The Associated Press has reported that another recall of Chinese made products has been ordered. This time the recall is at the behest of the National Highway Traffic Safety Administration and concerns approximately 255,000 Chinese tires manufactured by Hangzhou Zhongce that reportedly have a tire tread safety defect. The tires were imported by Foreign Tire Sales, Inc., which then shipped them to distributors before they were sold at the retail level to consumers. According to the AP:
Foreign Tire Sales was sued May 4 by the families of two men killed when a van they were riding in crashed near the town of Jim Thorpe, Pa., in August 2006. The driver and another passenger in the van are also suing.

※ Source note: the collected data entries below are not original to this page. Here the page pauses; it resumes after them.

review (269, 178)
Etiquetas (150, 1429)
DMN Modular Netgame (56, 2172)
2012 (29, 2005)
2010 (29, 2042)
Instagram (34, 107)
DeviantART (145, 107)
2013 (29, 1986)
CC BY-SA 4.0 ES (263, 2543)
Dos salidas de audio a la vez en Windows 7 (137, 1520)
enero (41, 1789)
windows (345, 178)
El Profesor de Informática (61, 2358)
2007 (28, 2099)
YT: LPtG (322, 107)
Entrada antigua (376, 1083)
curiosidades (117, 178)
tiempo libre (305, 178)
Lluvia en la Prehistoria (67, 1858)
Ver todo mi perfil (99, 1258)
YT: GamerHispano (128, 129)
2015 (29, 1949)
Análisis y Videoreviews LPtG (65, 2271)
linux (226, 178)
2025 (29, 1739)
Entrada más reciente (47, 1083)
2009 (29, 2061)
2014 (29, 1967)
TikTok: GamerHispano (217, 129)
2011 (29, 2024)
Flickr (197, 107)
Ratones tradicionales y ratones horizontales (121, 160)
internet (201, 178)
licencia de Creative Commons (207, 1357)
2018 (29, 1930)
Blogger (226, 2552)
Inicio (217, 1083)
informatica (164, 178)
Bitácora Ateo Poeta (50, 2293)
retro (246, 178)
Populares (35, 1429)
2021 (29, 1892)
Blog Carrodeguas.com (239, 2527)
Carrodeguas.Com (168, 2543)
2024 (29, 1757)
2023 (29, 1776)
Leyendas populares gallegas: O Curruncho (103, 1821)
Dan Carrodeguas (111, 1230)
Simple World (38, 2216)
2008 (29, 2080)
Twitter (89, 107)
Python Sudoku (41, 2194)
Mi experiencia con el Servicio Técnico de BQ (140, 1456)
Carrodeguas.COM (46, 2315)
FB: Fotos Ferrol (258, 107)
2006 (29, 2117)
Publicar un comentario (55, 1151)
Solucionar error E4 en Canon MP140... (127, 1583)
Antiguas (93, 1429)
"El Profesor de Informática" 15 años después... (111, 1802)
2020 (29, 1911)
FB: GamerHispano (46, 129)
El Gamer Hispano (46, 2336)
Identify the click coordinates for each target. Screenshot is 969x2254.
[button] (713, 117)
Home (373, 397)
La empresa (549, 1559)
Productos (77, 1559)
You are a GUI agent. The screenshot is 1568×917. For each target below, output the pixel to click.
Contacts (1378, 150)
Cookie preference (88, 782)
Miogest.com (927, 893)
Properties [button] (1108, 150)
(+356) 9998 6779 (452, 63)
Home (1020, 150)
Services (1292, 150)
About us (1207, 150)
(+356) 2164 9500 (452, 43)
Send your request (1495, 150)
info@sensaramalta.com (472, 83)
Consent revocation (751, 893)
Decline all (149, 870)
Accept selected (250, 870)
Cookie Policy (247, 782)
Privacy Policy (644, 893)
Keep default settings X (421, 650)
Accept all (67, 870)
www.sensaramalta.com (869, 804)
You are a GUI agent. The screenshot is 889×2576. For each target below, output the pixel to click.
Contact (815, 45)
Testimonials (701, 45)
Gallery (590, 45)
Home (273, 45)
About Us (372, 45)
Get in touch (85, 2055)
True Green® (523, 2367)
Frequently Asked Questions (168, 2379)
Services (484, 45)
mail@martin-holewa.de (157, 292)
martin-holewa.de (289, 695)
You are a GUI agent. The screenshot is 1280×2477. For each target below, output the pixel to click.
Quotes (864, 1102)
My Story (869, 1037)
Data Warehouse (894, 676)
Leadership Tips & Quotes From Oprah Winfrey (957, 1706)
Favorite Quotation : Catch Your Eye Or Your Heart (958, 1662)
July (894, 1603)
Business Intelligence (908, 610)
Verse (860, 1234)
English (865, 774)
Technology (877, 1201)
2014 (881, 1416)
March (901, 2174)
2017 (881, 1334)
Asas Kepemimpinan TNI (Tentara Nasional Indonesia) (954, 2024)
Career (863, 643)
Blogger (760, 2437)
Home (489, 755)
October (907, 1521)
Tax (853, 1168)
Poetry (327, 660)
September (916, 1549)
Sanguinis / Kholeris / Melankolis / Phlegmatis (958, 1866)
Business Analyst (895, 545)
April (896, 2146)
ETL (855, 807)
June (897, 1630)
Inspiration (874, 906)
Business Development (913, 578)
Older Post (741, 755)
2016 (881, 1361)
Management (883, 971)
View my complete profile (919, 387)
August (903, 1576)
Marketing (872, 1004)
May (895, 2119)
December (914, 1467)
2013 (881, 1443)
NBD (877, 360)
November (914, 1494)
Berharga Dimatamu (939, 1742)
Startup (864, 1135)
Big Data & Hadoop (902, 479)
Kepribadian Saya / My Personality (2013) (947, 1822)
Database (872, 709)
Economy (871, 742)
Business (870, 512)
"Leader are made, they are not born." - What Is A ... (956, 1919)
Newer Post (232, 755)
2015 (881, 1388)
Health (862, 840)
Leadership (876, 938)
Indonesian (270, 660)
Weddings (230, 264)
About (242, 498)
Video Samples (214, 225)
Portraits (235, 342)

In response, Foreign Tire Sales, Inc. has sued Hangzhou Zhongce in U.S. District Court in Newark, New Jersey, alleging that the Chinese manufacturer changed the design of the tires so that they did not include a large enough “gum strip”, a safety feature that holds the belts of the tire together. The suits demonstrate the importance of retaining strong strict liability product defect laws instead of changing them to limit a consumer’s right to seek redress from just the at fault company, which in this case, if established, would be Hangzhou Zhongce. The suits reveal a system that works. The consumer, who has little clout and few resources, is unable to directly hold the Chinese manufacturer accountable, whereas the seller/importer, which has clout, resources and can procure insurance coverage to hedge its risk, can seek contribution from the Chinese manufacturer. If the consumer had no U.S. entity from which to seek a remedy, there would be no accountability as the U.S. importer would simply blame the Chinese manufacturer, which would likely thumb its nose at a lone consumer injured by its defective product.